The `examples/` directory contains 37 example programs:

- **01-08**: Basics (hello world, research, code review, debugging)
- **09-12**: Agents and skills
- **13-15**: Variables and composition
- **16-19**: Parallel execution
- **20-21**: Loops and pipelines
- **22-23**: Error handling
- **24-27**: Advanced (choice, conditionals, blocks, interpolation)
- **28**: Gas Town (multi-agent orchestration)
- **29-31**: Captain's chair pattern (persistent orchestrator)
- **33-36**: Production workflows (PR auto-fix, content pipeline, feature factory, bug hunter)
- **37**: The Forge (build a browser from scratch)
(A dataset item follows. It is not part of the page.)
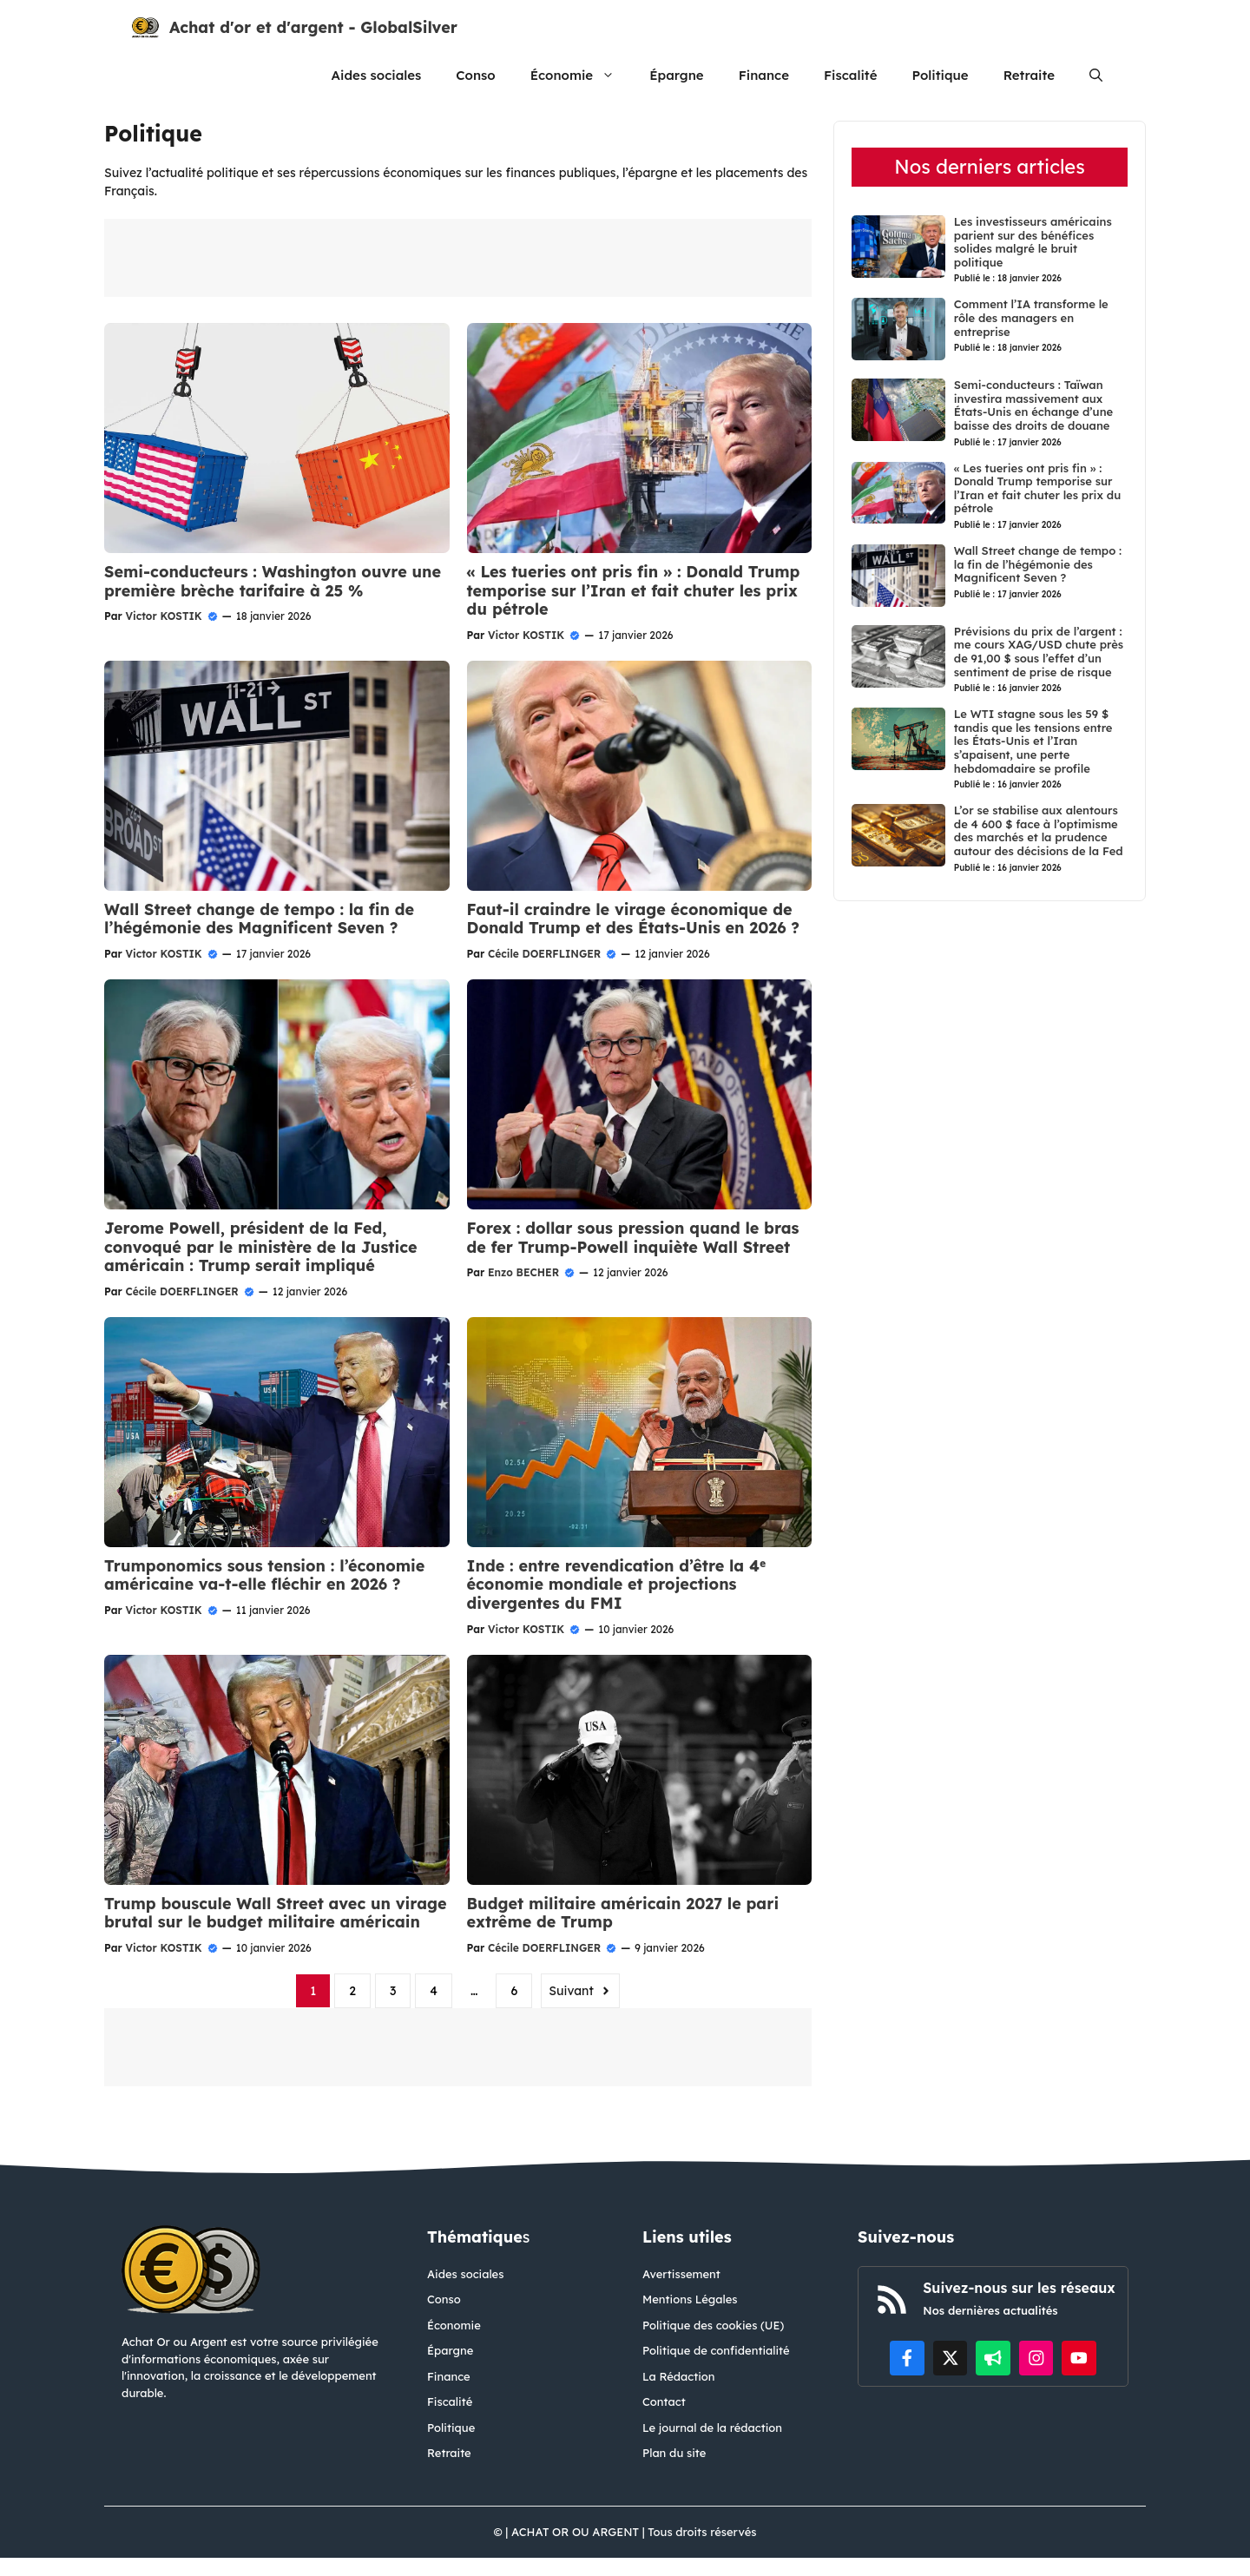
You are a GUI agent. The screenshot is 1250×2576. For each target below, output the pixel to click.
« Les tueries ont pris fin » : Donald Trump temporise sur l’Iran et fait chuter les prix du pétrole (633, 590)
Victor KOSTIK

Start with `01-hello-world.prose` or try `37-the-forge.prose` to watch AI build a web browser.

## Execution

When first invoking the OpenProse VM in a session, display this banner:

```
┌─────────────────────────────────────┐
│         ◇ OpenProse VM ◇            │
│       A new kind of computer        │
└─────────────────────────────────────┘
```

To execute a `.prose` file, you become the OpenProse VM:

1. **Read `prose.md`** — this document defines how you embody the VM
2. **You ARE the VM** — your conversation is its memory, your tools are its instructions
3. **Spawn sessions** — each `session` statement triggers a Task tool call
4. **Narrate state** — use the narration protocol to track execution ([Position], [Binding], [Success], etc.)
5. **Evaluate intelligently** — `**...**` markers require your judgment

## Help & FAQs

For syntax reference, FAQs, and getting started guidance, load `help.md`.

---

## Migration (`prose update`)

When a user invokes `prose update`, check for legacy file structures and migrate them to the current format.

### Legacy Paths to Check

| Legacy Path         | Current Path   | Notes                            |
| ------------------- | -------------- | -------------------------------- |
| `.prose/state.json` | `.prose/.env`  | Convert JSON to key=value format |
| `.prose/execution/` | `.prose/runs/` | Rename directory                 |

### Migration Steps

1. **Check for `.prose/state.json`**
   - If exists, read the JSON content
   - Convert to `.env` format:
     ```json
     { "OPENPROSE_TELEMETRY": "enabled", "USER_ID": "user-xxx", "SESSION_ID": "sess-xxx" }
     ```
     becomes:
     ```env
     OPENPROSE_TELEMETRY=enabled
     USER_ID=user-xxx
     SESSION_ID=sess-xxx
     ```
   - Write to `.prose/.env`
   - Delete `.prose/state.json`

2. **Check for `.prose/execution/`**
   - If exists, rename to `.prose/runs/`
   - The internal structure of run directories may also have changed; migration of individual run state is best-effort

3. **Create `.prose/agents/` if missing**
   - This is a new directory for project-scoped persistent agents

### Migration Output

```
🔄 Migrating OpenProse workspace...
  ✓ Converted .prose/state.json → .prose/.env
  ✓ Renamed .prose/execution/ → .prose/runs/
  ✓ Created .prose/agents/
✅ Migration complete. Your workspace is up to date.
```

If no legacy files are found:

```
✅ Workspace already up to date. No migration needed.
```

### Skill File References (for maintainers)

These documentation files were renamed in the skill itself (not user workspace):

| Legacy Name       | Current Name               |
| ----------------- | -------------------------- |
| `docs.md`         | `compiler.md`              |
| `patterns.md`     | `guidance/patterns.md`     |
| `antipatterns.md` | `guidance/antipatterns.md` |

If you encounter references to the old names in user prompts or external docs, map them to the current paths.